Der Ortsratsvorsitzende Peter Multhauf (Linke) zeigte sich indes im großen und ganzen recht zufrieden mit dem Zustand des Wohngebiets. „Wir sind der Stadtteil mit der besten Infrastruktur mit Geschäften, Treffs, Ärztehaus und so weiter“, schätzt der Kommunalpolitiker ein. Ihn stört es nicht so sehr, wenn Grün zwischen Pflastersteinen wächst. Und an der Anklamer Straße, da sei dank intensiver und vielfältiger Bepflanzung sogar so etwas wie ein Stadtteil-Arboretum entstanden, meint er.

Häuser an Stilower Wende werden saniert

Dass sich Schönwalde I weiterentwickelt, machte Multhauf auf dem Weg deutlich. So informierte er, dass Aldi seinen Markt am Thälmannring modernisieren wolle. Der Discounter setzt auf größere Hallen, wie sie in Greifswald auf dem KAW-Gelände entstehen. Einen Zeitplan für die Realisierung des Umbausgebe es noch nicht. Zu den Sorgenkindern des Stadtteils gehören die unsanierten Blöcke in der Stilower Wende. „Wir entwickeln gerade ein Konzept für diese Häuser“, berichteteAndreas Koch, Leiter Wohnungswirtschaft der Wohnungsbau und Verwaltungsgesellschaft (WVG), der die Gebäude gehören. Er hoffe, dass sie 2018 saniert werden.

Wohnprojekt in ehemaliger Arbeiterunterkunft

Baugerüste stehen schon am früheren Gästehaus der Firma Vario, Mendelejewweg 16. Die ehemalige Unterkunft für die Arbeiter des Kernkraftwerkes Lubmin wird von der Arbeiterwohlfahrt zur Verwirklichung eines gemeinschaftlichen Wohnprojekts von Jung bis Alt umgebaut. Hier sollen Senioren, Pflegebedürftige und Studenten wohnen. Im Erdgeschoss entsteht eine Tagespflege mit 18 Plätzen.

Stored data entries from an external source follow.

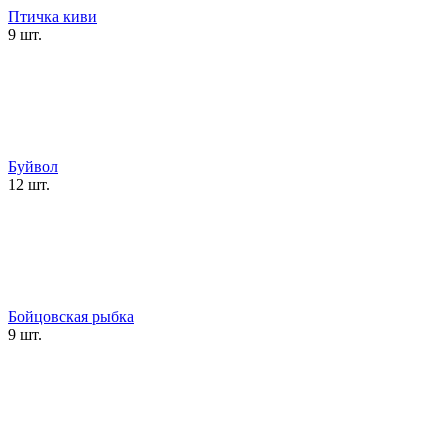
Птичка киви
9 шт.
Буйвол
12 шт.
Бойцовская рыбка
9 шт.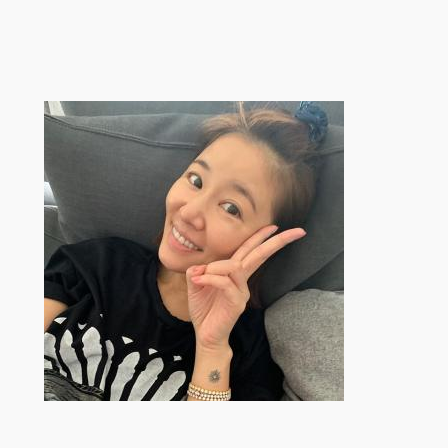
跳
至
内
容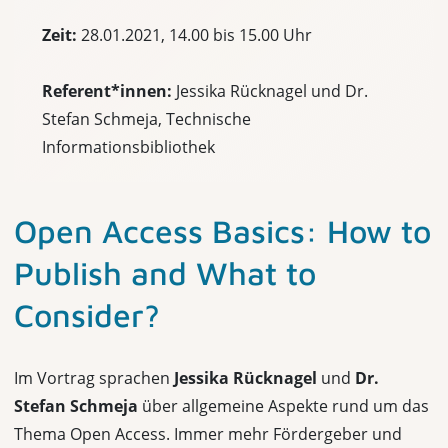
Zeit:
28.01.2021, 14.00 bis 15.00 Uhr
Referent*innen:
Jessika Rücknagel und Dr.
Stefan Schmeja, Technische
Informationsbibliothek
Open Access Basics: How to
Publish and What to
Consider?
Im Vortrag sprachen
Jessika Rücknagel
und
Dr.
Stefan Schmeja
über allgemeine Aspekte rund um das
Thema Open Access. Immer mehr Fördergeber und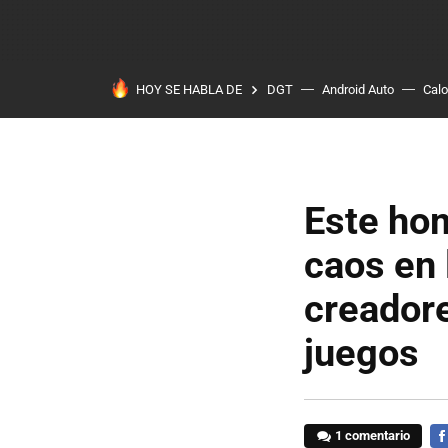
HOY SE HABLA DE
DGT
Android Auto
Calo
Este hom
caos en 
creadore
juegos
1 comentario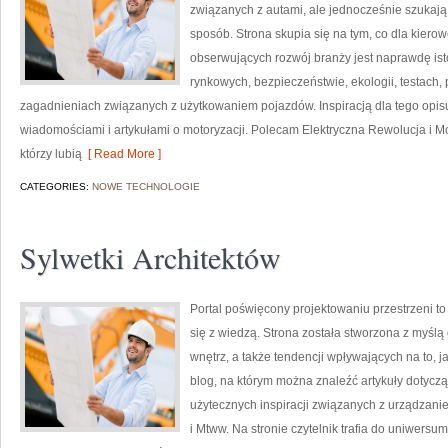
związanych z autami, ale jednocześnie szukają
sposób. Strona skupia się na tym, co dla kiero
obserwujących rozwój branży jest naprawdę ist
rynkowych, bezpieczeństwie, ekologii, testach
zagadnieniach związanych z użytkowaniem pojazdów. Inspiracją dla tego opisu j
wiadomościami i artykułami o motoryzacji. Polecam Elektryczna Rewolucja i Mot
którzy lubią
[ Read More ]
CATEGORIES:
NOWE TECHNOLOGIE
Sylwetki Architektów
Portal poświęcony projektowaniu przestrzeni to
się z wiedzą. Strona została stworzona z myślą 
wnętrz, a także tendencji wpływających na to, 
blog, na którym można znaleźć artykuły dotycząc
użytecznych inspiracji związanych z urządzan
i Mtww. Na stronie czytelnik trafia do uniwersu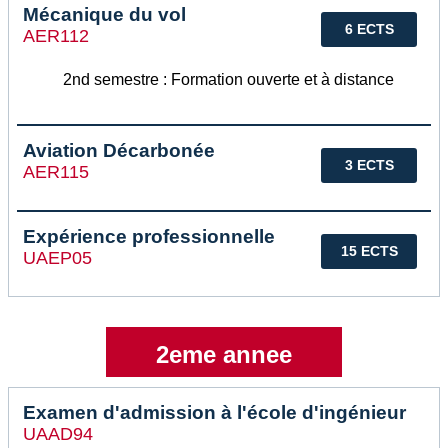
Mécanique du vol
6 ECTS
AER112
2nd semestre : Formation ouverte et à distance
Aviation Décarbonée
3 ECTS
AER115
Expérience professionnelle
15 ECTS
UAEP05
2eme annee
Examen d'admission à l'école d'ingénieur
UAAD94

Gustebiner Wende bekommt Spielplatz zurück

Die WVG hat „einen Kleinwagen“ in den Spielplatz Mendelejewweg investiert, informierte Andreas Koch. Das Greifswalder Wohnungsunternehmen bekam von der Stadt neun Spielplätze geschenkt, um die es sich kümmern soll. Wie Koch sagte, laufen aktuell Planungen für die Plätze Poeler Weg und Gustebiner Wende. Letzterer liegt nahe des Flüchtlingsheims und ist in besonders schlechtem Zustand. Für das Wie der Erneuerung stimme sich die WVG mit dem Begegnungszentrum „Mole“ ab.